Merril smiled curiously. "Well," he said, "it's a little difficult to be sure of anything, and as the man will be here very shortly you can talk to him yourself. That, however, will not straighten anything out. The question is, what is to be done about the wagon-road?"
"Build it ourselves," said another man. "It's either that or let the mill go, and, considering the money I've put in, I'm for holding on. Still, it will practically mean doubling our capital."
Merril nodded quietly, and nobody could have told that to raise the sum required would be singularly inconvenient to him. "At least!" he said. "You can't get it from outsiders, either. All the money in this Province is in mines and mills; and bank interest's ruinous."
"Well," said one of the others, "I guess you don't expect us to feel obliged to you. There isn't any probability of those road-making appropriations getting passed."

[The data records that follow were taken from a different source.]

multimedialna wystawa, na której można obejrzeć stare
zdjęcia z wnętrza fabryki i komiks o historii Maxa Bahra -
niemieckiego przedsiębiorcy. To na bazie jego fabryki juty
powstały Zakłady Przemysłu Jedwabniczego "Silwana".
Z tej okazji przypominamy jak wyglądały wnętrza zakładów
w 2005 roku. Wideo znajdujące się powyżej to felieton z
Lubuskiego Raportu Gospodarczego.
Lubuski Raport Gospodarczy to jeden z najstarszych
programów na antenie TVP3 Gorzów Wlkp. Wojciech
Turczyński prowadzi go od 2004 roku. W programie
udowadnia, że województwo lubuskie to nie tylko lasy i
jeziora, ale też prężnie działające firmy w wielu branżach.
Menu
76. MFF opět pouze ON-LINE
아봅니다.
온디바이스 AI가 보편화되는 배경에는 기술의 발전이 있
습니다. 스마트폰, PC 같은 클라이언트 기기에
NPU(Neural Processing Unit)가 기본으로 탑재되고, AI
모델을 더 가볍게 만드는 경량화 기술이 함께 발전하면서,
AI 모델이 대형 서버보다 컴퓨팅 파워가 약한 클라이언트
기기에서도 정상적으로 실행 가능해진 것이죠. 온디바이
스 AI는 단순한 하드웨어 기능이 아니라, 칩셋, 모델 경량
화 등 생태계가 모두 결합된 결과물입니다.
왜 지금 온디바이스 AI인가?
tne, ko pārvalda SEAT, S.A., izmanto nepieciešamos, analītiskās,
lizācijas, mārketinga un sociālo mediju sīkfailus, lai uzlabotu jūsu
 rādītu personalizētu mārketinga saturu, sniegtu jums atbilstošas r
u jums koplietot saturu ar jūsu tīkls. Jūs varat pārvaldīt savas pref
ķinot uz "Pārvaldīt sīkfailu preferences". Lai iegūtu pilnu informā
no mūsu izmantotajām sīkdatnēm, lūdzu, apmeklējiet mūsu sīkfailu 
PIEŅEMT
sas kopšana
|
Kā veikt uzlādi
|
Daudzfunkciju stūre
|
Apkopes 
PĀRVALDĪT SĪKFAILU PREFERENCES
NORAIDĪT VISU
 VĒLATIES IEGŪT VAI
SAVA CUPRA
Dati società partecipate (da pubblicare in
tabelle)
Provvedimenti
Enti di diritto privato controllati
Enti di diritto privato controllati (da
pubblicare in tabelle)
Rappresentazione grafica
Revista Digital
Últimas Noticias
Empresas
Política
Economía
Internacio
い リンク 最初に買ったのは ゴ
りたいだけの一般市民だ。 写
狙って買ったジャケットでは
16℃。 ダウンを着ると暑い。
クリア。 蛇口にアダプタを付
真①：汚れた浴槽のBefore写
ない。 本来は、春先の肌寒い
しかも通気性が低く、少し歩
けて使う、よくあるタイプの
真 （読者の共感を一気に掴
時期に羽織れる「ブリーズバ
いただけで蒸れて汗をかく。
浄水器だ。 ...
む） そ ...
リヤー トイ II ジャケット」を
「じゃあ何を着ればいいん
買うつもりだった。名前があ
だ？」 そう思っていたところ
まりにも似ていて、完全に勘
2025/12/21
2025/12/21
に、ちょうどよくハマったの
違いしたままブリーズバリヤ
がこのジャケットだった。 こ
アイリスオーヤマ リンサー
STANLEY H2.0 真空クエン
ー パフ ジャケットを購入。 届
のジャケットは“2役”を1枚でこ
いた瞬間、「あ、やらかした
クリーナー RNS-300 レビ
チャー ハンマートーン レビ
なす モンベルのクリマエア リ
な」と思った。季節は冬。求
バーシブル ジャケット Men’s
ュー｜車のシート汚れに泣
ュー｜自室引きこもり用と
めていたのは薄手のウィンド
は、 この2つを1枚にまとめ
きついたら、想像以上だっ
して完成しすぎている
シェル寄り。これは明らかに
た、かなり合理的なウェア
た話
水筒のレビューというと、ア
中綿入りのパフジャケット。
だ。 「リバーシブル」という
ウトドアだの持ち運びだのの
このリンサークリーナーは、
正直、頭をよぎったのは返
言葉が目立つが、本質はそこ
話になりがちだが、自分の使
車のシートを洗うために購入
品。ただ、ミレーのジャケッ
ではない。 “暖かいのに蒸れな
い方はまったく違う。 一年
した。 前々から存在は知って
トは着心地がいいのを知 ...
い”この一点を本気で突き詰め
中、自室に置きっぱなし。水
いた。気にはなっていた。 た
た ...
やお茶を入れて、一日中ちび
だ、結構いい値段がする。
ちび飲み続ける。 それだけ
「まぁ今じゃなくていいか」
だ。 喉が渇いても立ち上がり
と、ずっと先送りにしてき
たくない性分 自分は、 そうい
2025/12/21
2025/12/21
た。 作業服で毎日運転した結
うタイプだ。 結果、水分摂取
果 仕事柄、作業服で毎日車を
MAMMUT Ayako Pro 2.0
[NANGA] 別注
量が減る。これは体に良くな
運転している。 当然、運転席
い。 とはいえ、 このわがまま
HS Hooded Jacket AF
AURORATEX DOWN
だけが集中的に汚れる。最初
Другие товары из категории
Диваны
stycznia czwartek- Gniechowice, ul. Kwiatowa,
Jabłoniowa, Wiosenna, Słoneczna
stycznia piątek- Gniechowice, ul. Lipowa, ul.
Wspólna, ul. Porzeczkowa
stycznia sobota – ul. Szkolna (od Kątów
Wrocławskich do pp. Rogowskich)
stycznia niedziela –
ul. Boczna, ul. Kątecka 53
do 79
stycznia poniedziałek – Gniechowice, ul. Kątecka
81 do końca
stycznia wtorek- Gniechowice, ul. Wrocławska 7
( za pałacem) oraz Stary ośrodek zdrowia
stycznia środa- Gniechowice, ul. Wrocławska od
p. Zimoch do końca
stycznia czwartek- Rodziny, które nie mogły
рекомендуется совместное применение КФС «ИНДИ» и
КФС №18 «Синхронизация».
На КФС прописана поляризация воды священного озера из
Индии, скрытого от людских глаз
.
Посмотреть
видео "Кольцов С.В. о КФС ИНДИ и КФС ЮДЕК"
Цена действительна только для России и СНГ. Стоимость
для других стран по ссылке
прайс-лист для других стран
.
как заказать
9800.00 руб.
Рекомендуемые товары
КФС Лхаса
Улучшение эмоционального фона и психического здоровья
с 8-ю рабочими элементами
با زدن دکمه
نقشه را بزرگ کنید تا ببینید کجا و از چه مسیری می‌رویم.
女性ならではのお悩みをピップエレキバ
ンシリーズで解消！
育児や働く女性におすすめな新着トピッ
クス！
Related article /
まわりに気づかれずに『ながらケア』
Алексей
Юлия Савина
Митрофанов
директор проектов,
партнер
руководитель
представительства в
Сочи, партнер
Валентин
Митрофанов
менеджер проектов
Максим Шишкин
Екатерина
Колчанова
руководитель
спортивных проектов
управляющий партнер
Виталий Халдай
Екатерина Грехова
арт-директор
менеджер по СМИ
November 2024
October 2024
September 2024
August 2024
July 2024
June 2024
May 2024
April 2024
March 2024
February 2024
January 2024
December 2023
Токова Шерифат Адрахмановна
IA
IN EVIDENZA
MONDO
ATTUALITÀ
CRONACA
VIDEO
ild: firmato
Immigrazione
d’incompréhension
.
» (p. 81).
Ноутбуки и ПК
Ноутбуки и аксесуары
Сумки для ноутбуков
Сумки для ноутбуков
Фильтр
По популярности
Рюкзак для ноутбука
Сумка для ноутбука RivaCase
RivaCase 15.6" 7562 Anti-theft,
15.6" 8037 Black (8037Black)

"You'll know when Shafleton comes," said Merril dryly. "Somebody was to wire him as soon as the result was known in the House. He came across from Victoria this afternoon, and should be on his way from Westminster now."
They discussed the wagon-road, growing more and more impatient all the time, while an hour dragged by, and then two of them rose to their feet as a man, who appeared somewhat ill at ease, was shown in. The rest, including Merril, sat still and looked at him. He waved one hand as though disclaiming all responsibility and laid a telegram on the table.
"That's all I can tell you, gentlemen. I'm sorry, but it can't be helped," he said.
One of them took up the message, and when he passed it to his comrades the storm broke.
"You practically asked them to vote no more money, in your last speech," said Merril.